━━━ Records for the exercise ━━━

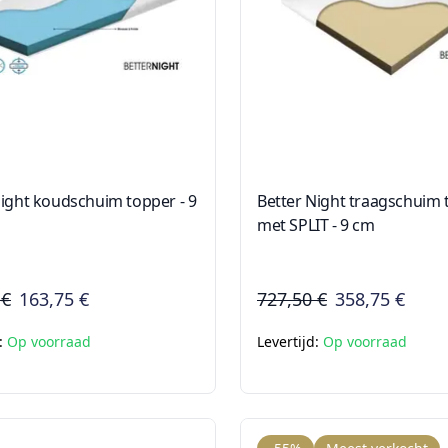
Night koudschuim topper - 9
Better Night traagschuim 
met SPLIT - 9 cm
 €
163,75 €
727,50 €
358,75 €
d:
Op voorraad
Levertijd:
Op voorraad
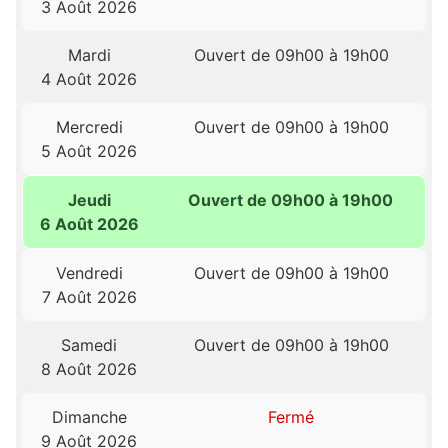
3 Août 2026
Mardi
Ouvert de 09h00 à 19h00
4 Août 2026
Mercredi
Ouvert de 09h00 à 19h00
5 Août 2026
Jeudi
Ouvert de 09h00 à 19h00
6 Août 2026
Vendredi
Ouvert de 09h00 à 19h00
7 Août 2026
Samedi
Ouvert de 09h00 à 19h00
8 Août 2026
Dimanche
Fermé
9 Août 2026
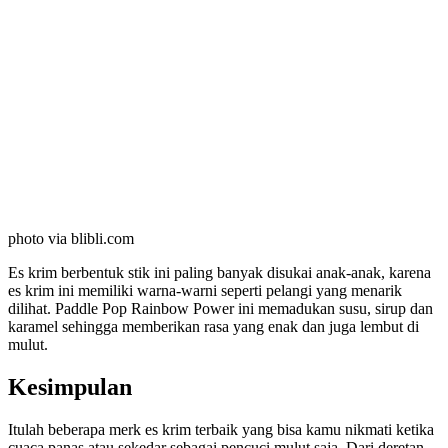
photo via blibli.com
Es krim berbentuk stik ini paling banyak disukai anak-anak, karena
es krim ini memiliki warna-warni seperti pelangi yang menarik
dilihat. Paddle Pop Rainbow Power ini memadukan susu, sirup dan
karamel sehingga memberikan rasa yang enak dan juga lembut di
mulut.
Kesimpulan
Itulah beberapa merk es krim terbaik yang bisa kamu nikmati ketika
cuaca panas atau sekedar sebagai pencuci mulut saja. Dari deretan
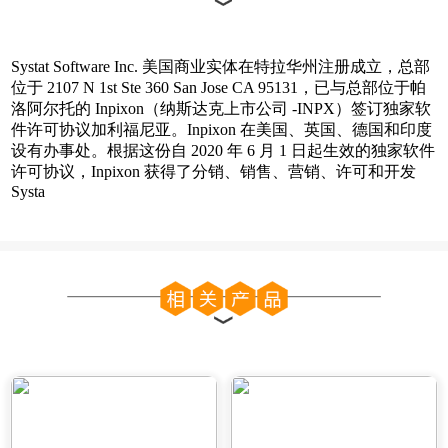
Systat Software Inc. 美国商业实体在特拉华州注册成立，总部
位于 2107 N 1st Ste 360​​ San Jose CA 95131，已与总部位于帕
洛阿尔托的 Inpixon（纳斯达克上市公司 -INPX）签订独家软
件许可协议加利福尼亚。
Inpixon 在美国、英国、德国和印度
设有办事处。
根据这份自 2020 年 6 月 1 日起生效的独家软件
许可协议，Inpixon 获得了分销、销售、营销、许可和开发
Systa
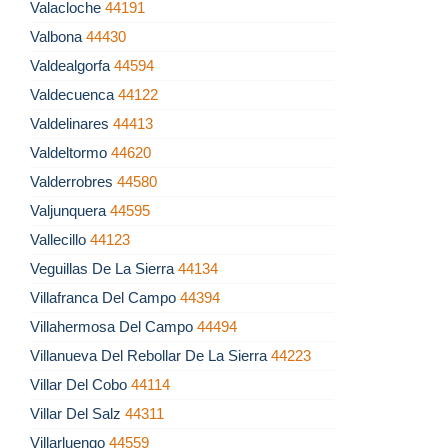
Valacloche
44191
Valbona
44430
Valdealgorfa
44594
Valdecuenca
44122
Valdelinares
44413
Valdeltormo
44620
Valderrobres
44580
Valjunquera
44595
Vallecillo
44123
Veguillas De La Sierra
44134
Villafranca Del Campo
44394
Villahermosa Del Campo
44494
Villanueva Del Rebollar De La Sierra
44223
Villar Del Cobo
44114
Villar Del Salz
44311
Villarluengo
44559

━━━

Problem statement => Pull every line containing "mulut" from the entries above and copy it.

Written response =>
mulut.
cuaca panas atau sekedar sebagai pencuci mulut saja. Dari deretan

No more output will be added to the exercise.